Time doesn’t pass in limbo. Or it goes too slow. Except when things are moving really fast, like with Jonathan’s agent and all that. Okay, I guess I should get to that. So let’s talk more about Mexico.
I had a really vivid dream the third or fourth night we were down there. In the dream I was playing bass in a Motown group, with these two lead singers who would trade off singing and dancing and doing James Brown kind of vocal riffs, and they really really needed a tight rhythm section because they would go off improvising and need something to anchor the beat. I didn’t know the drummer–I didn’t know any of them–and it’s unclear to me now how I got roped into the gig in the first place, given that I don’t even play bass. But there I am just faking my way through, thinking, wait, how did I end up here? The audience looked like they were having a great time, though, all dancing with each other, many of them with drinks in hand. I remember thinking, wait, if this is a dream, can I just put myself in the audience where it looks like a lot more fun?

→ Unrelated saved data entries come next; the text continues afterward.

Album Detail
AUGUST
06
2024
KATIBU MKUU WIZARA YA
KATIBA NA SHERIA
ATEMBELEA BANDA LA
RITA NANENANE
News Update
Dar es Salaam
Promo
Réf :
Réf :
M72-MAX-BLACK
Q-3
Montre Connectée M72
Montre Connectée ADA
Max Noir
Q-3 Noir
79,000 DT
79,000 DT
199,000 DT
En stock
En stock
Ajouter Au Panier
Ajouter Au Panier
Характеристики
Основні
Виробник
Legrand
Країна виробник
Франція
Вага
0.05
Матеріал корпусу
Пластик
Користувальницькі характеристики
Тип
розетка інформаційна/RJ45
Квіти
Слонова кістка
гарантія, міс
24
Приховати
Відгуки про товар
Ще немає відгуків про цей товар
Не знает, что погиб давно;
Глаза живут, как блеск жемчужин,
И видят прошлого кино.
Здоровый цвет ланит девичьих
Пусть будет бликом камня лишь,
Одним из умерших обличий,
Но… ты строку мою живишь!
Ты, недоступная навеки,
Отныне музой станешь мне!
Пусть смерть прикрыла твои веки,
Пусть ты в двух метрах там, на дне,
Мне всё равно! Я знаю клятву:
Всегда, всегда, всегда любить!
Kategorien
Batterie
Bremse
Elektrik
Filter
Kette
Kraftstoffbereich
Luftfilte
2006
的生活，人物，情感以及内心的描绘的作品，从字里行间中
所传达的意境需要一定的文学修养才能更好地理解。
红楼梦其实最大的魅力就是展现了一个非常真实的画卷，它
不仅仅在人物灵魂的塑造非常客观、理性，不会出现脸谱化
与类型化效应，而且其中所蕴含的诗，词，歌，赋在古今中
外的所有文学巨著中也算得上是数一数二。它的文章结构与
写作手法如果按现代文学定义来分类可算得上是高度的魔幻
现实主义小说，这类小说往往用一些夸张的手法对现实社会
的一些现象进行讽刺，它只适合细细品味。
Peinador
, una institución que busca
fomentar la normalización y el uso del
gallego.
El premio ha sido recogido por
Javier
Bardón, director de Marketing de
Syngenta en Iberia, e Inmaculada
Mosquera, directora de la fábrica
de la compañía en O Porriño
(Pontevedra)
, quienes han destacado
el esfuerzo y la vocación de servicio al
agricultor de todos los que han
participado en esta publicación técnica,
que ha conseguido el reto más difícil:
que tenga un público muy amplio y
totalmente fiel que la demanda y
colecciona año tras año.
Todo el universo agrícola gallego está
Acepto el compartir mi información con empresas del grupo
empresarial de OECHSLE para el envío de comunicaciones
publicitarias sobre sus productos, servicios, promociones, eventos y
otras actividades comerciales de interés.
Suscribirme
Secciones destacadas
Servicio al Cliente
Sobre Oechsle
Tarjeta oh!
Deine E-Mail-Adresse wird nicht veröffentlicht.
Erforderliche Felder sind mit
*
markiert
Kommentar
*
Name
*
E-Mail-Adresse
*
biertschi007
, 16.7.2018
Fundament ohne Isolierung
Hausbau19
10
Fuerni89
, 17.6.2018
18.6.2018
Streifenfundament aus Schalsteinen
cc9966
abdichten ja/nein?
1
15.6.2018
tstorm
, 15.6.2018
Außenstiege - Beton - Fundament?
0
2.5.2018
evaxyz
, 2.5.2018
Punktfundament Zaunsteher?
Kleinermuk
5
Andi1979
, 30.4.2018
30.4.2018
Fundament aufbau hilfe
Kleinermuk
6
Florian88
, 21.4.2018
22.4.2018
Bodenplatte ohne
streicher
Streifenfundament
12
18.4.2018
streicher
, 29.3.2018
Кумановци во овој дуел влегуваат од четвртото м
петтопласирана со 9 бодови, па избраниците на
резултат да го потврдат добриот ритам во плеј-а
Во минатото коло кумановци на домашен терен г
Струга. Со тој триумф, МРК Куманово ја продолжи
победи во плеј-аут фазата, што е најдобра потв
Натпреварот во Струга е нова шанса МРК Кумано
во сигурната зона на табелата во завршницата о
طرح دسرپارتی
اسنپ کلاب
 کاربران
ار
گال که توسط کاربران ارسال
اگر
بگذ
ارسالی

And then I woke up thinking, what? Since when was it more fun to be in the audience than on the stage?
“I don’t even play the bass,” I said out loud.
Jonathan rolled over and looked at me. “What?”
“Nothing. Wacky dream.”
We could hear the waves on the sand through the open window. Breeze fluttered the white gauze curtains like something from a music video. I yawned and wondered what time it was. The sun was so bright, it always seemed like noon.
“What do you want to do today?” Jonathan asked.
“Well, that’s the beautiful thing, isn’t it? We don’t have to do anything. Well, except eat. We have to do that at some point.”
The day before, we’d gone into the town to see the sights. Carynne and Courtney had taken to the beach to sun themselves, and we’d gone wandering. We saw the church of Our Lady of Guadalupe, and walked along the beach to where the ruins of some arches were standing in the sand. My legs were tired by that time, but I didn’t really care about that.
It was the first time Jonathan and I had spent such a long time together. A week in New York but where every hour of the day was devoted to tour business really did not count. And that weekend we’d spent in Boston was nothing compared to this: no agenda, just be together, talk, and eat, and drink, and goof off, and look at buildings and art, and play random guitars being sold in the corners of shops here and there and everywhere. I get the feeling many of the guitars were meant as souvenirs, not serious instruments, but some of them sounded really nice, the humid air keeping the wood supple and the strings fat.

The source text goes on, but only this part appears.